TASK |
In the data below, how many lines contain the string "idejnih"? Give only the figure.

INPUT DATA |
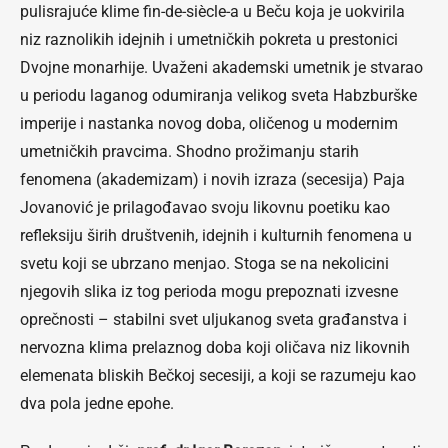
pulisrajuće klime fin-de-siècle-a u Beču koja je uokvirila
niz raznolikih idejnih i umetničkih pokreta u prestonici
Dvojne monarhije. Uvaženi akademski umetnik je stvarao
u periodu laganog odumiranja velikog sveta Habzburške
imperije i nastanka novog doba, oličenog u modernim
umetničkih pravcima. Shodno prožimanju starih
fenomena (akademizam) i novih izraza (secesija) Paja
Jovanović je prilagođavao svoju likovnu poetiku kao
refleksiju širih društvenih, idejnih i kulturnih fenomena u
svetu koji se ubrzano menjao. Stoga se na nekolicini
njegovih slika iz tog perioda mogu prepoznati izvesne
oprečnosti – stabilni svet uljukanog sveta građanstva i
nervozna klima prelaznog doba koji oličava niz likovnih
elemenata bliskih Bečkoj secesiji, a koji se razumeju kao
dva pola jedne epohe.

SOLVED PROBLEM |
2